Sorry, just fell off my radar. Give me 5min.

fnothaft commented 8 years ago

@jpdna just fixed and force pushed an amended commit. LMK if this works for you!

jpdna commented 8 years ago

I was able to launch a spark cluster with cgcloud which was indeed now spark 1.6.2 and java8, so this PR appears to work fine now.

fnothaft commented 8 years ago

Great! Thanks for the confirmation, @jpdna.

hannes-ucsc commented 8 years ago

Tests are failing with what seems to be a deterministic problem:

http://jenkins.cgcloud.info/job/cgcloud/390/testReport/src.cgcloud.spark.test.test_spark/SparkClusterTests/test_wordcount/

hannes-ucsc commented 8 years ago

Jenkins, test this please.

hannes-ucsc commented 8 years ago

I've just triggered another build to see if the test failure is deterministic.
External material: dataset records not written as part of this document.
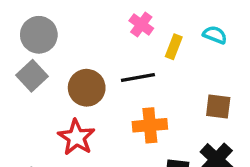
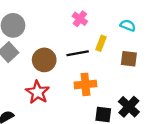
yellow rectangle: (174, 47) -> (101, 43), moved
brown square: (218, 107) -> (129, 59), moved

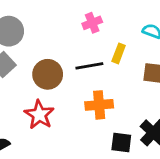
pink cross: (80, 19) -> (92, 23), turned 32

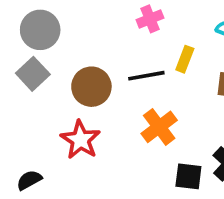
orange cross: (99, 105) -> (159, 127), turned -32

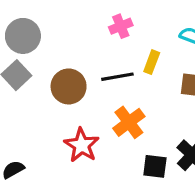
red star: (80, 140) -> (82, 145), moved

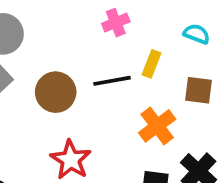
orange cross: (129, 122) -> (157, 126), moved

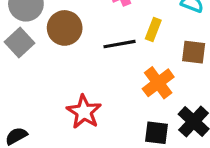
brown circle: (56, 92) -> (65, 28), moved

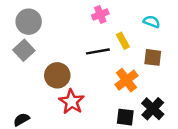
brown circle: (65, 28) -> (57, 75), moved
yellow rectangle: (153, 30) -> (123, 41), turned -49

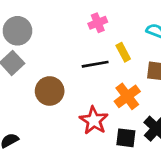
red star: (72, 102) -> (94, 120), moved

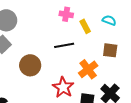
pink cross: (98, 23) -> (66, 14), turned 32
yellow rectangle: (123, 52) -> (85, 26), moved

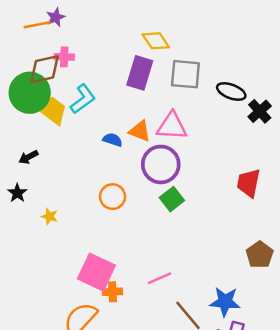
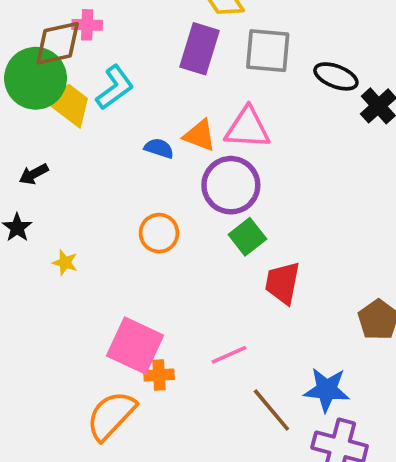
red trapezoid: (249, 183) -> (282, 283), moved

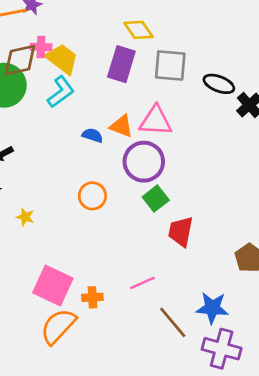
yellow trapezoid: (69, 104) -> (62, 59), moved
pink square: (135, 346) -> (53, 285), moved

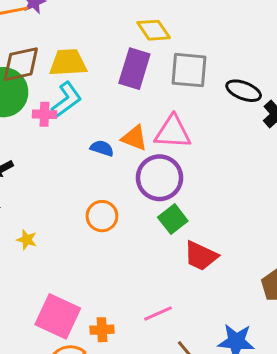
pink cross: (41, 47) -> (44, 114), moved
yellow trapezoid: (62, 59) -> (68, 63), turned -40
red trapezoid: (181, 231) -> (201, 256), turned -76

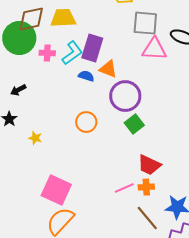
purple rectangle: (134, 69) -> (92, 48), moved
cyan L-shape: (67, 100) -> (72, 53), moved
pink triangle: (173, 132) -> (154, 49), moved
red trapezoid: (201, 256) -> (149, 165), moved
orange cross: (102, 330) -> (146, 187), moved

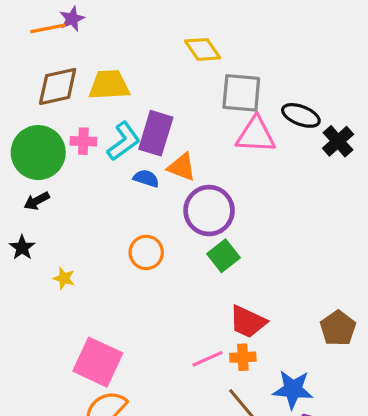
green circle: (19, 38) -> (38, 153), moved

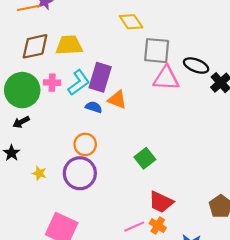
purple circle: (209, 211) -> (80, 173), moved
orange circle: (146, 252) -> (85, 144), moved
orange cross: (243, 357) -> (158, 225), turned 35

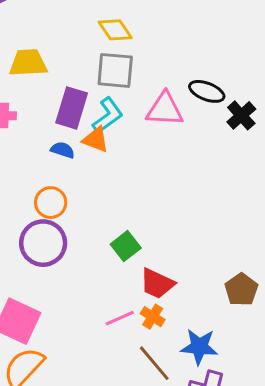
gray square: (157, 51) -> (115, 70), moved
cyan L-shape: (79, 83) -> (108, 115), moved
green square: (145, 158) -> (126, 246), moved

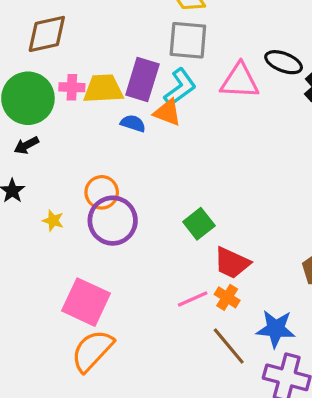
yellow trapezoid: (28, 63) -> (103, 89), moved
orange circle: (51, 203) -> (102, 192), moved

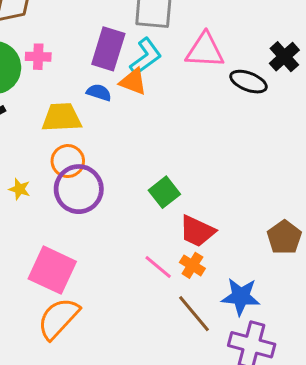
black ellipse: (284, 62) -> (248, 82), moved
yellow trapezoid: (103, 89) -> (62, 117), moved
pink line: (193, 299) -> (158, 267), turned 64

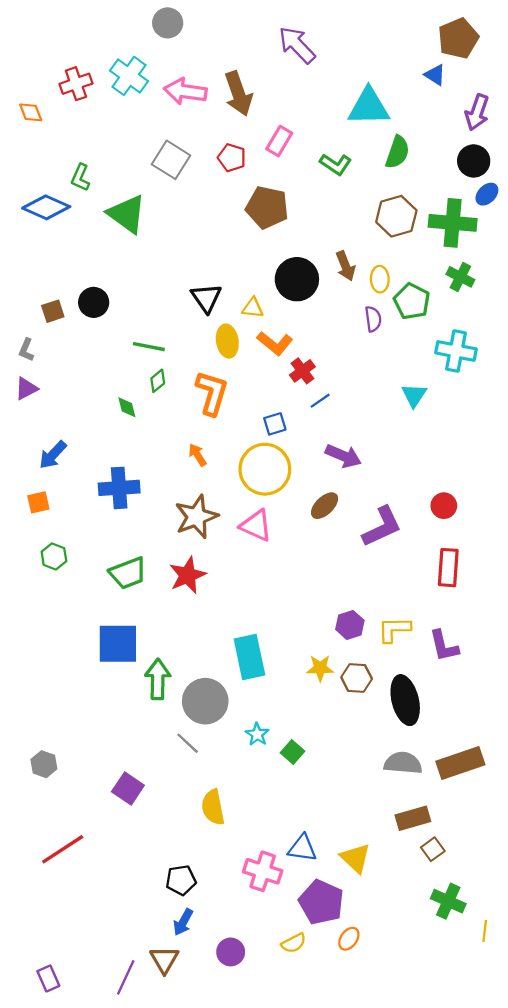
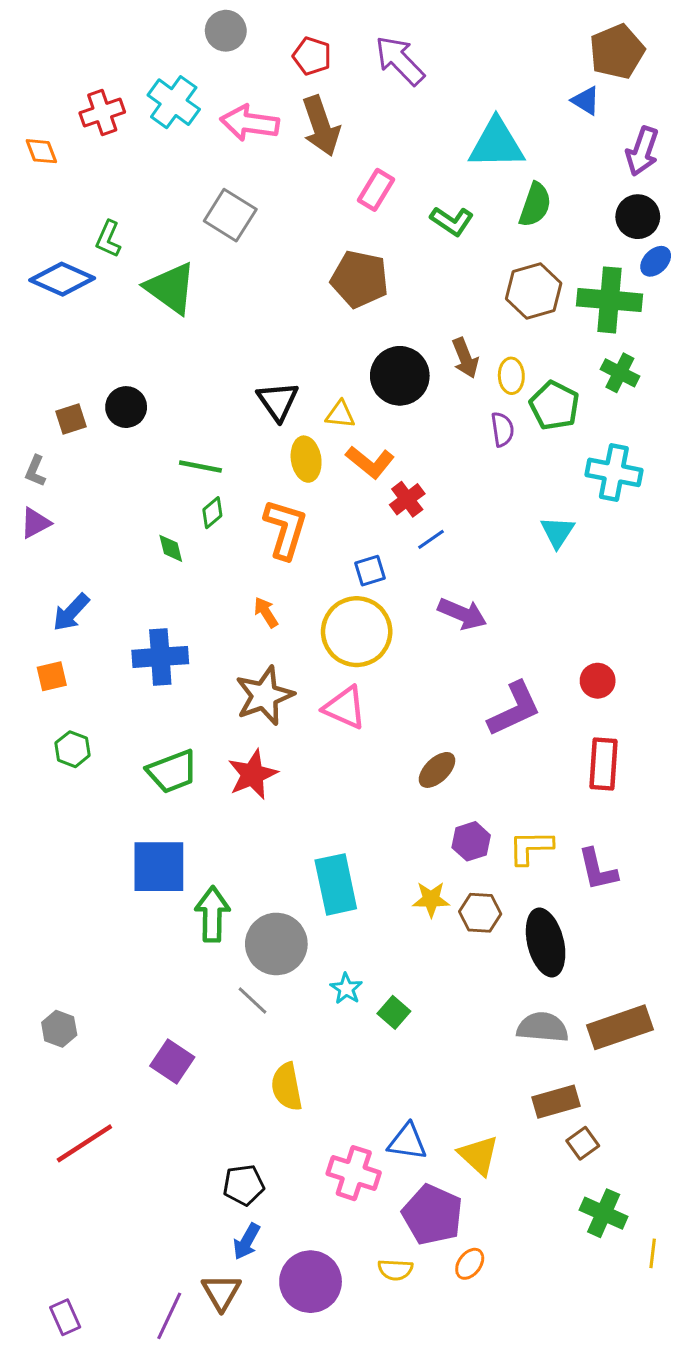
red pentagon: (232, 158) -> (312, 56), moved
brown ellipse: (325, 506) -> (437, 770), moved
yellow semicircle: (294, 943) -> (395, 1270), turned 30
purple circle: (231, 952) -> (311, 1282), size x1.6

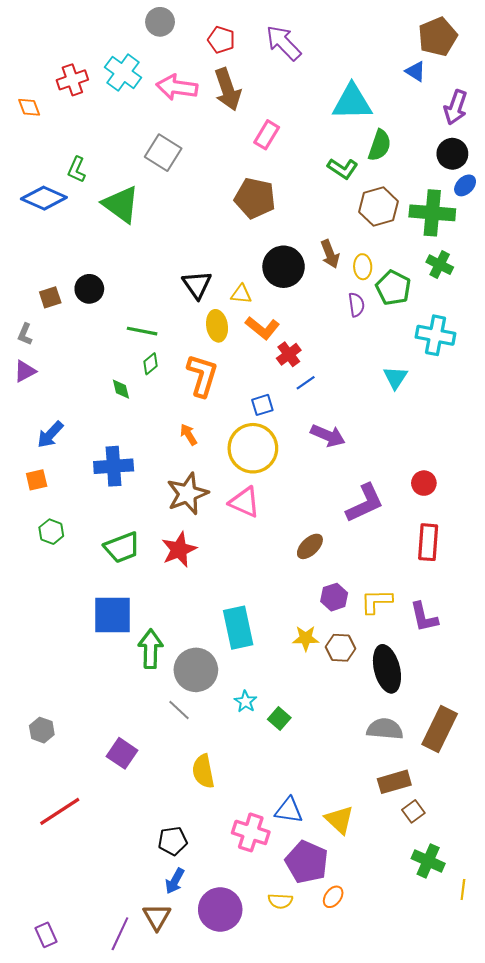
green L-shape: (452, 221) -> (343, 169), moved
brown rectangle: (620, 1027) -> (440, 729), turned -45

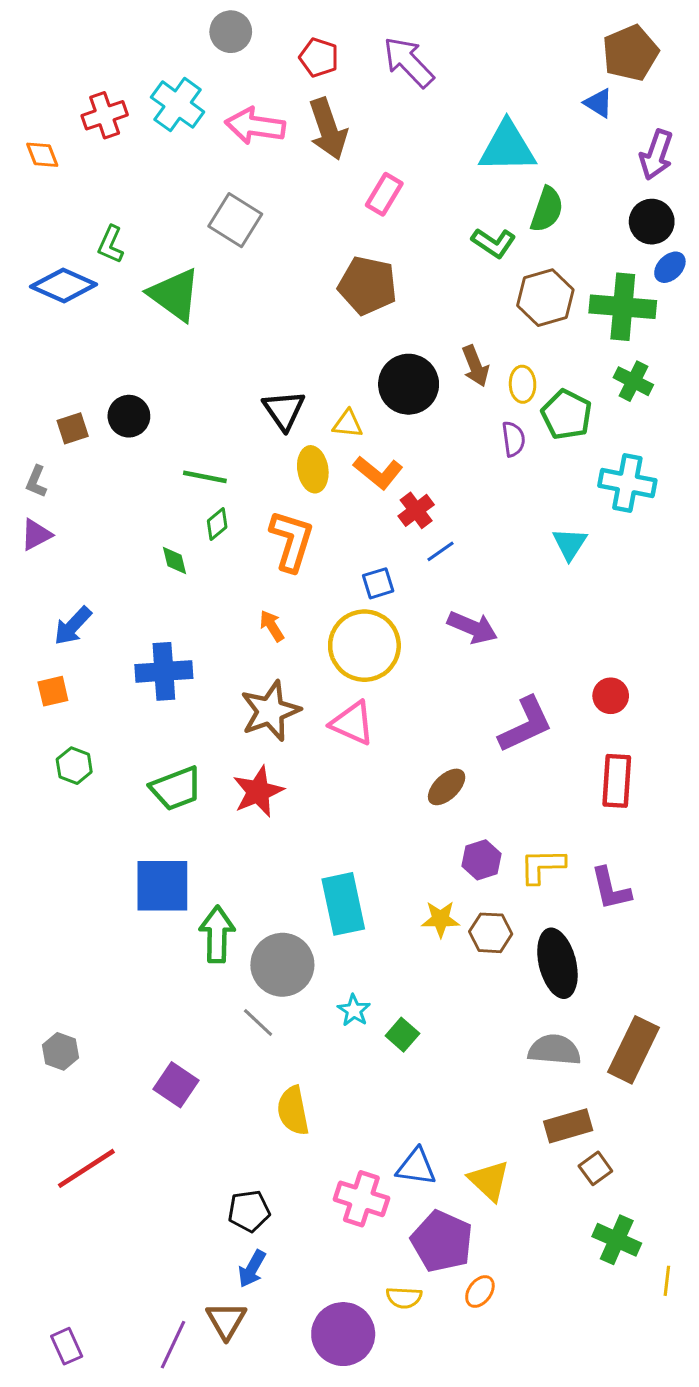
purple circle: (220, 909) -> (343, 1334), moved

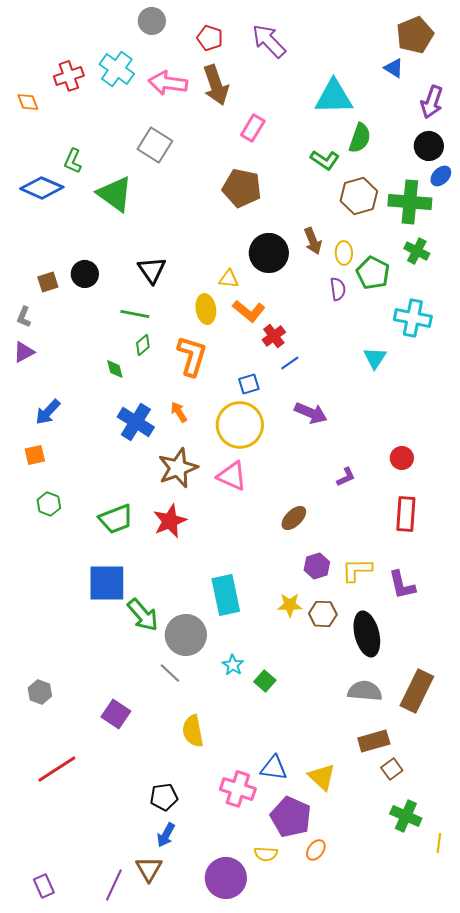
black triangle: (284, 410) -> (152, 270), moved
blue cross: (164, 671) -> (136, 422), moved, turned 36
purple L-shape: (526, 725) -> (346, 477), size x0.5
green arrow: (217, 934) -> (143, 615), turned 138

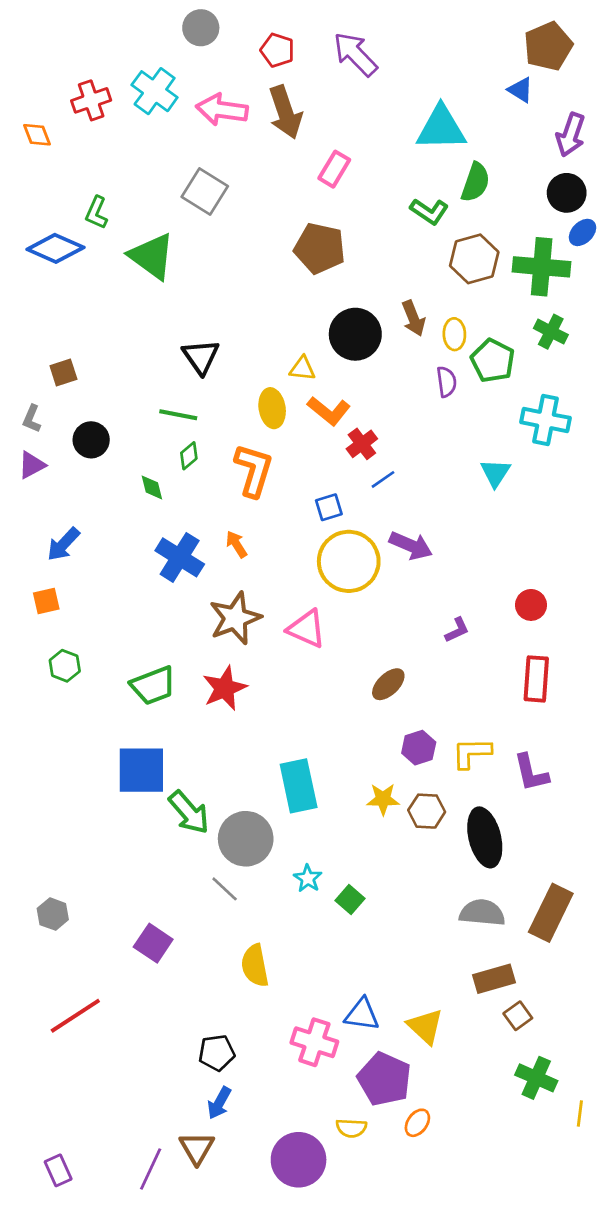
black circle: (85, 274) -> (91, 440), moved
yellow circle: (240, 425) -> (349, 561), moved

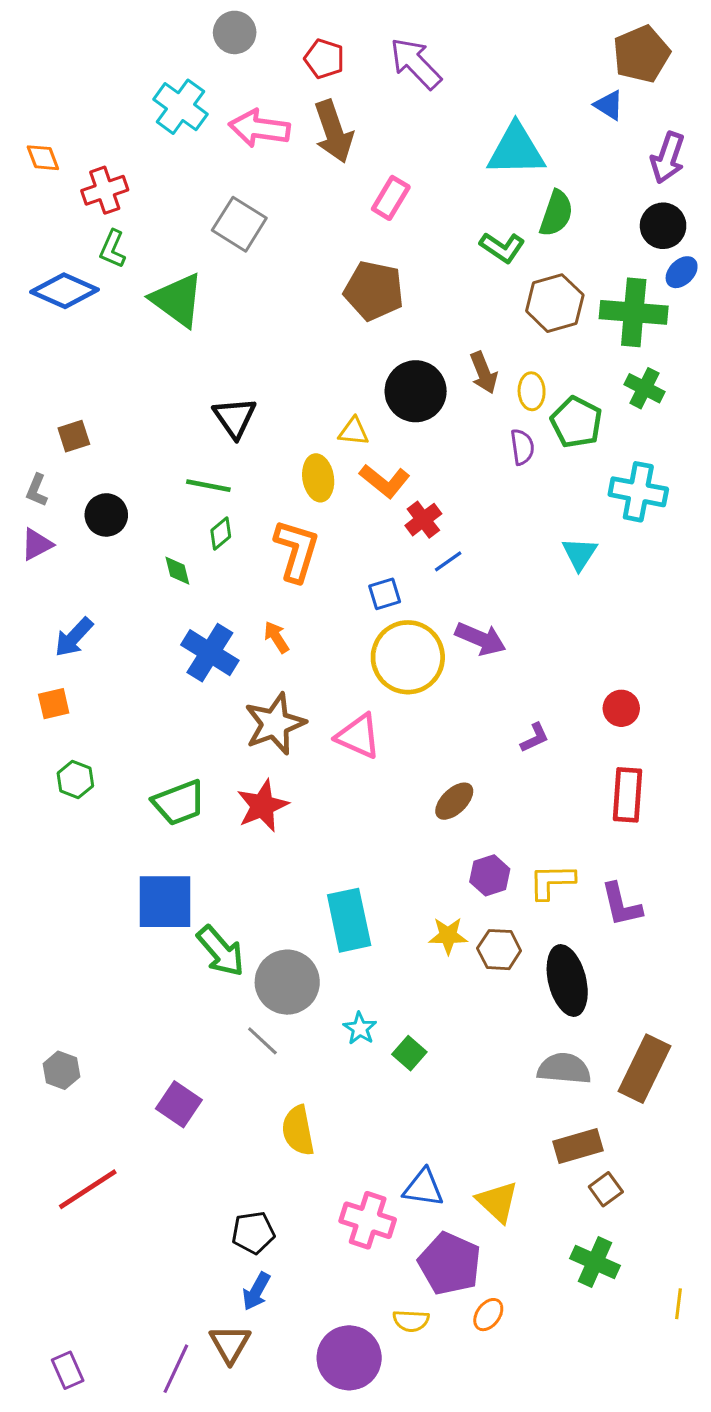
red cross: (91, 100) -> (105, 190), moved
green cross: (536, 1078) -> (595, 1262), moved

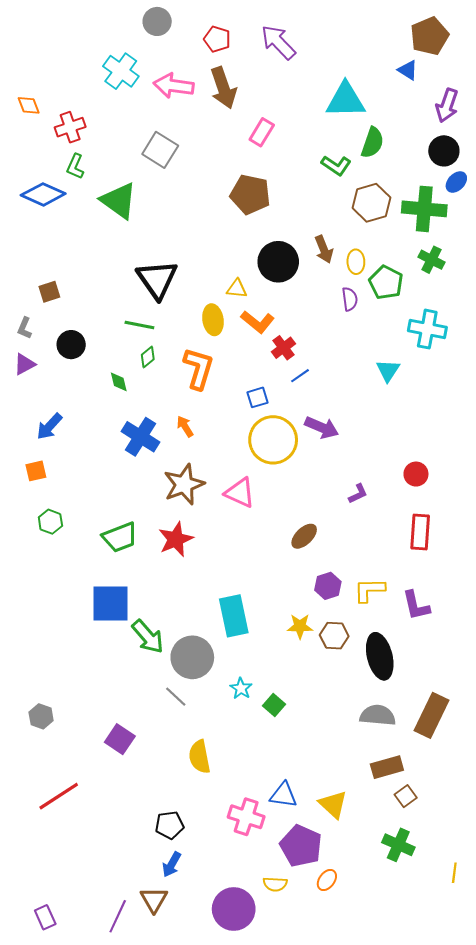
black triangle: (235, 418) -> (157, 279), size x1.4

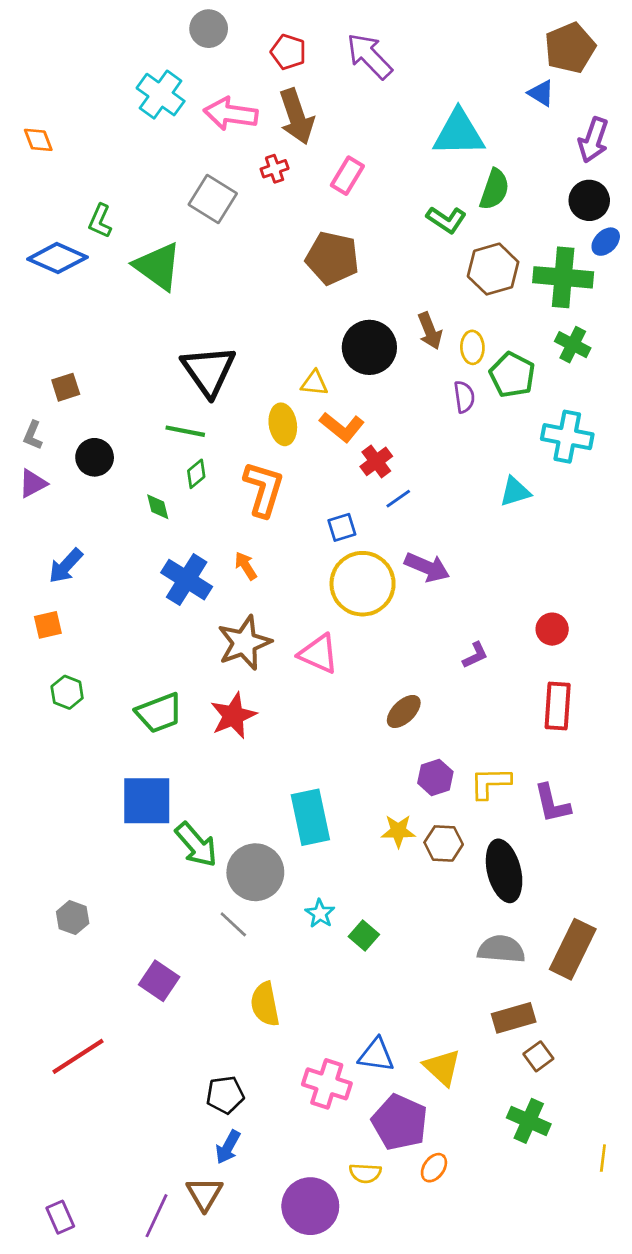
red cross: (70, 127) -> (275, 169), moved, size x0.7
cyan triangle: (388, 370) -> (515, 492), turned 40
gray hexagon: (41, 716) -> (73, 918), moved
It looks like it is:

java.lang.IllegalArgumentException: System memory 64880640 must be at least 4.718592E8. Please use a larger heap size.
    at org.apache.spark.memory.UnifiedMemoryManager$.getMaxMemory(UnifiedMemoryManager.scala:198)
    at org.apache.spark.memory.UnifiedMemoryManager$.apply(UnifiedMemoryManager.scala:180)
    at org.apache.spark.SparkEnv$.create(SparkEnv.scala:354)
    at org.apache.spark.SparkEnv$.createDriverEnv(SparkEnv.scala:193)
    at org.apache.spark.SparkContext.createSparkEnv(SparkContext.scala:288)
    at org.apache.spark.SparkContext.<init>(SparkContext.scala:457)
    at org.apache.spark.api.java.JavaSparkContext.<init>(JavaSparkContext.scala:59)
    at sun.reflect.NativeConstructorAccessorImpl.newInstance0(Native Method)
    at sun.reflect.NativeConstructorAccessorImpl.newInstance(NativeConstructorAccessorImpl.java:62)
    at sun.reflect.DelegatingConstructorAccessorImpl.newInstance(DelegatingConstructorAccessorImpl.java:45)
    at java.lang.reflect.Constructor.newInstance(Constructor.java:423)
    at py4j.reflection.MethodInvoker.invoke(MethodInvoker.java:234)
    at py4j.reflection.ReflectionEngine.invoke(ReflectionEngine.java:381)
    at py4j.Gateway.invoke(Gateway.java:214)
    at py4j.commands.ConstructorCommand.invokeConstructor(ConstructorCommand.java:79)
    at py4j.commands.ConstructorCommand.execute(ConstructorCommand.java:68)
    at py4j.GatewayConnection.run(GatewayConnection.java:209)
    at java.lang.Thread.run(Thread.java:745)
hannes-ucsc commented 8 years ago

Yep, happened again.

http://jenkins.cgcloud.info/job/cgcloud/400/testReport/src.cgcloud.spark.test.test_spark/SparkClusterTests/test_wordcount/

FWIW, 471859200 == 4.718592E8 == 450 MiB

jpdna commented 8 years ago

just pinging on this as its a blocker for docs work

hannes-ucsc commented 8 years ago

I would just remove the passing of --executor-memory from the word count test. The defaults should work fine. Looking at

https://github.com/apache/spark/blob/master/core/src/main/scala/org/apache/spark/memory/UnifiedMemoryManager.scala#L210

fnothaft commented 8 years ago

@hannes-ucsc this passes now. Thanks for catching the low driver/executor memory settings!

hannes-ucsc commented 8 years ago

Thank you!

hannes-ucsc commented 8 years ago

The master build of the merge commit failed due to a pip outage. I just triggered it again.